- Ivan Ivan
- Coordinates: 33°54′07″N 92°26′00″W﻿ / ﻿33.90194°N 92.43333°W
- Country: United States
- State: Arkansas
- County: Dallas
- Elevation: 233 ft (71 m)

Population (2020)
- • Total: 135
- Time zone: UTC-6 (Central (CST))
- • Summer (DST): UTC-5 (CDT)
- ZIP code: 71748
- Area code: 870
- GNIS feature ID: 2805654

= Ivan, Arkansas =

Ivan is an unincorporated community and census-designated place (CDP) in Dallas County, Arkansas, United States. Ivan is located along U.S. Route 167, 7 mi north of Fordyce.

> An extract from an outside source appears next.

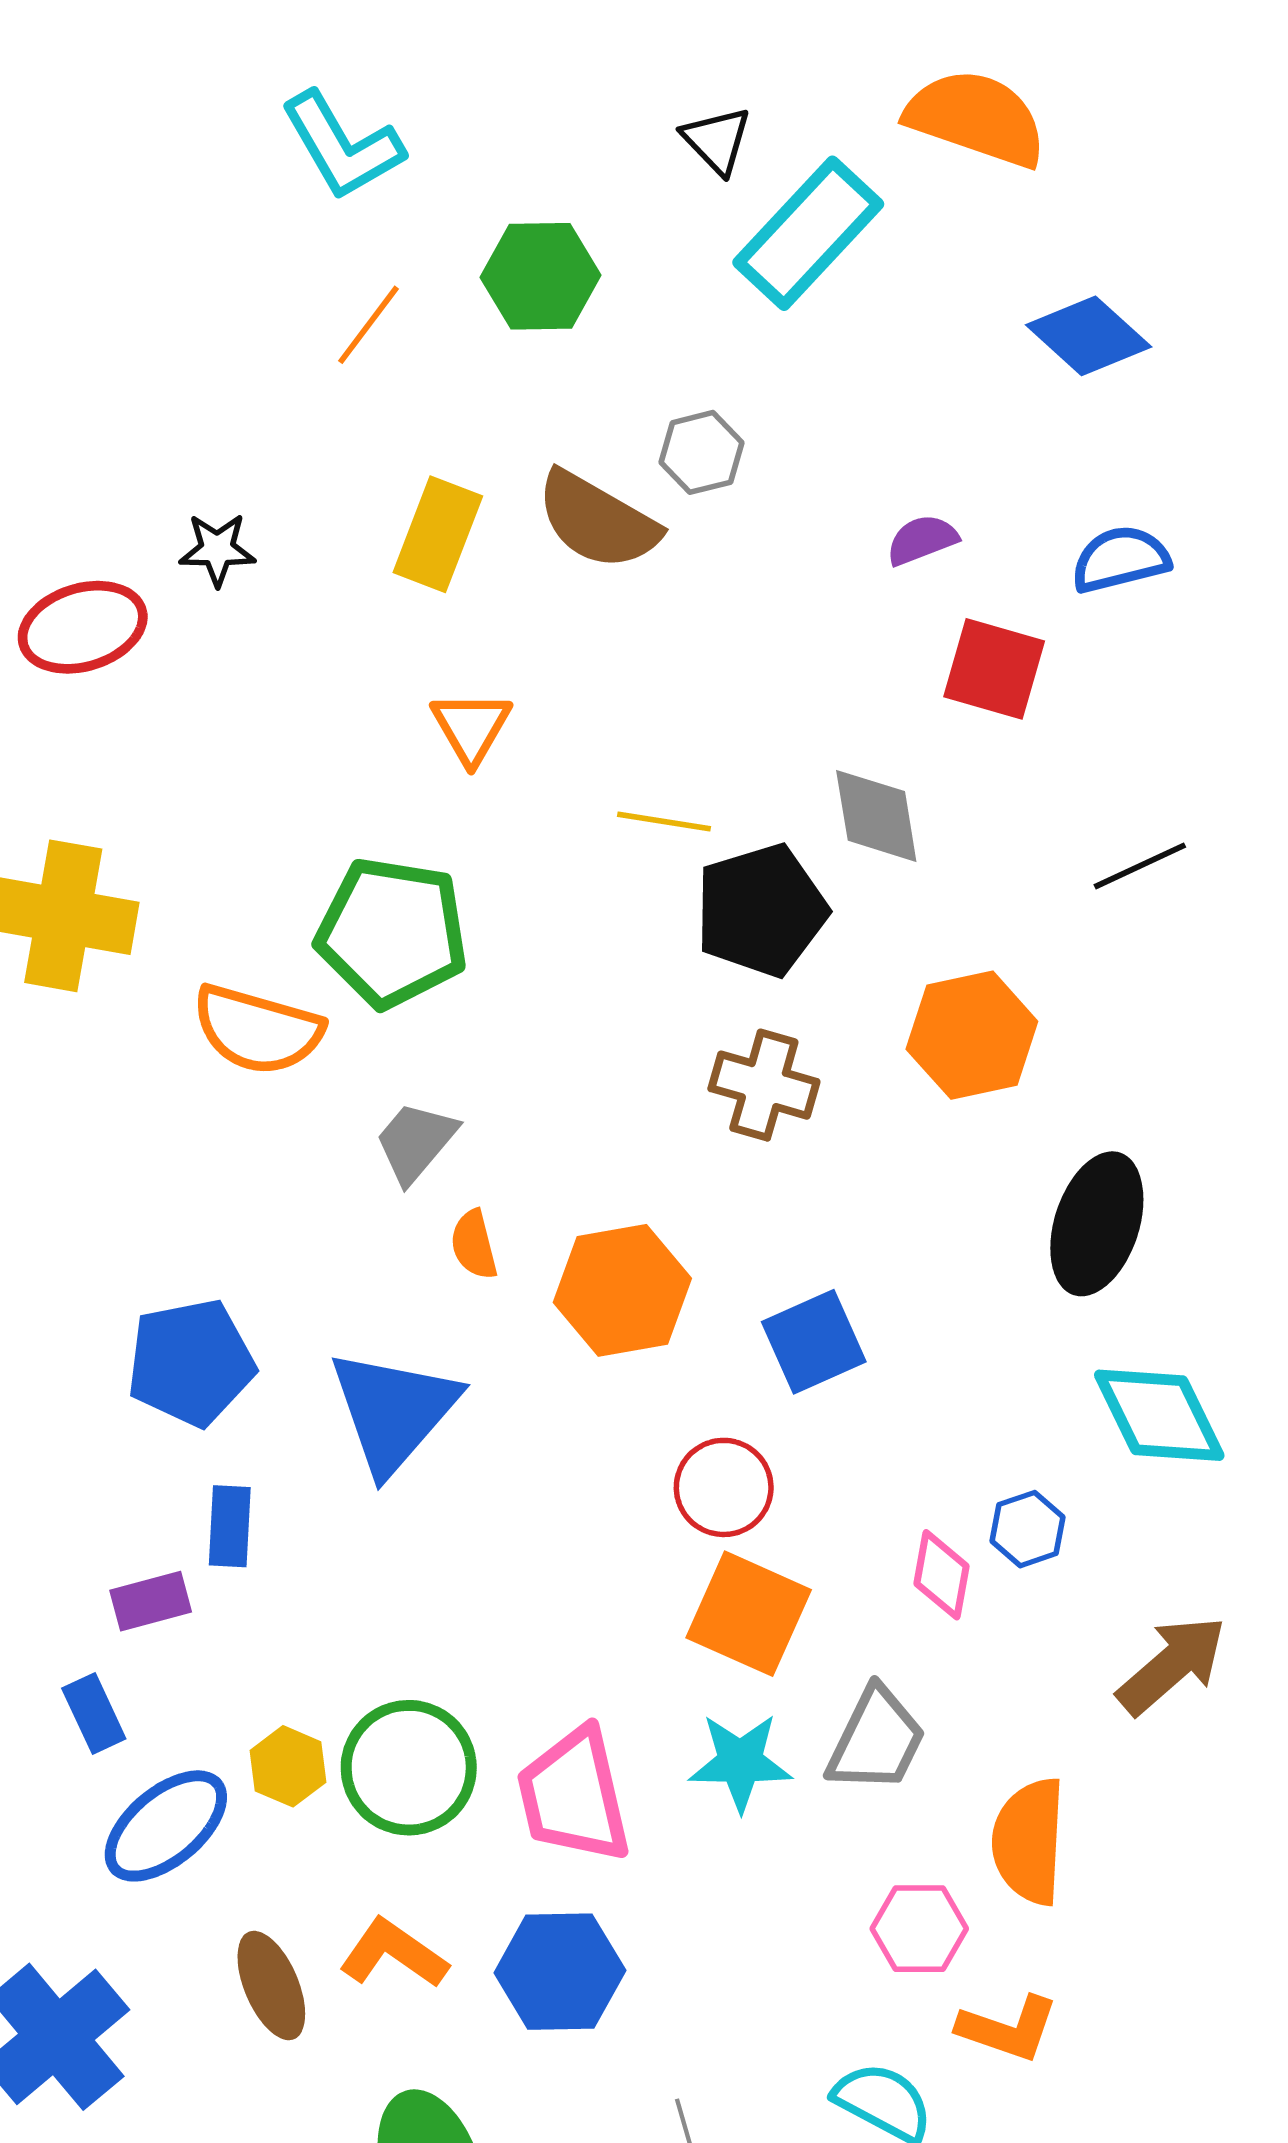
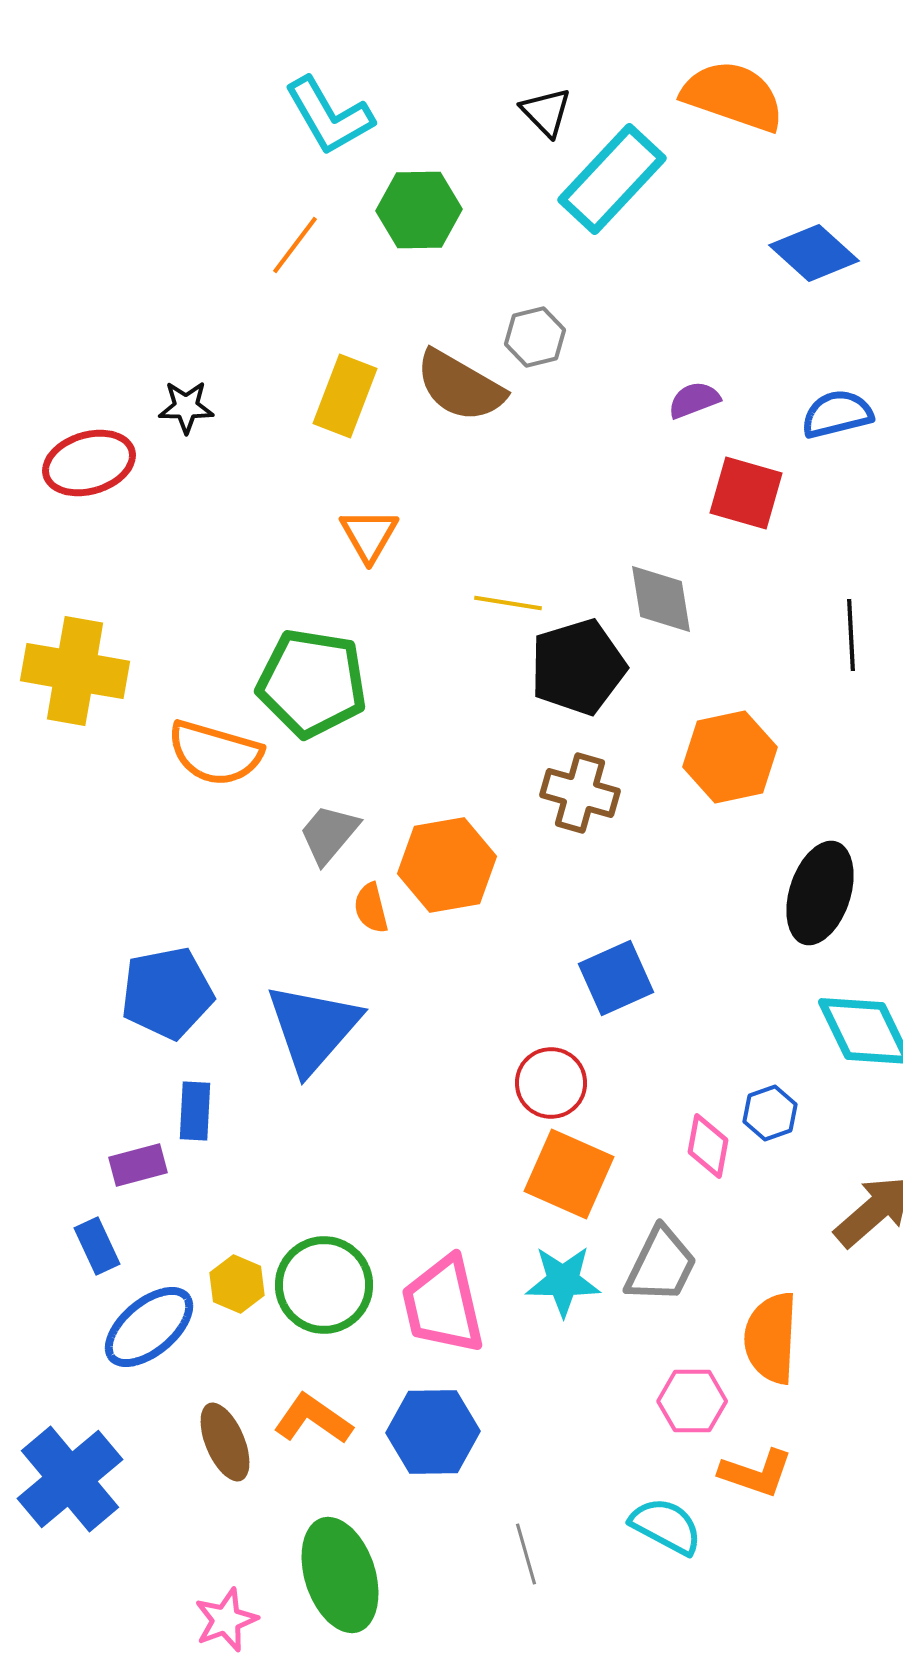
cyan L-shape: (342, 146) -> (329, 116), moved
black line: (1140, 866) -> (851, 635), turned -68
orange hexagon: (622, 1290) -> (447, 865), moved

Ivan has a post office with ZIP code 71748. It was first listed as a CDP in the 2020 census with a population of 135.

==Demographics==

Historical population
| Census | Pop. | Note | %± |
| 2020 | 135 |  | — |
U.S. Decennial Census 2020

===2020 census===

Ivan CDP, Arkansas – Racial and ethnic composition Note: the US Census treats Hispanic/Latino as an ethnic category. This table excludes Latinos from the racial categories and assigns them to a separate category. Hispanics/Latinos may be of any race.
| Race / Ethnicity (NH = Non-Hispanic) | Pop 2020 | % 2020 |
|---|---|---|
| White alone (NH) | 116 | 85.93% |
| Black or African American alone (NH) | 11 | 8.15% |
| Native American or Alaska Native alone (NH) | 0 | 0.00% |
| Asian alone (NH) | 0 | 0.00% |
| Pacific Islander alone (NH) | 0 | 0.00% |
| Some Other Race alone (NH) | 0 | 0.00% |
| Mixed Race or Multi-Racial (NH) | 2 | 1.48% |
| Hispanic or Latino (any race) | 6 | 4.44% |
| Total | 135 | 100.00% |

==Education==
It is in the Fordyce School District, which operates Fordyce High School.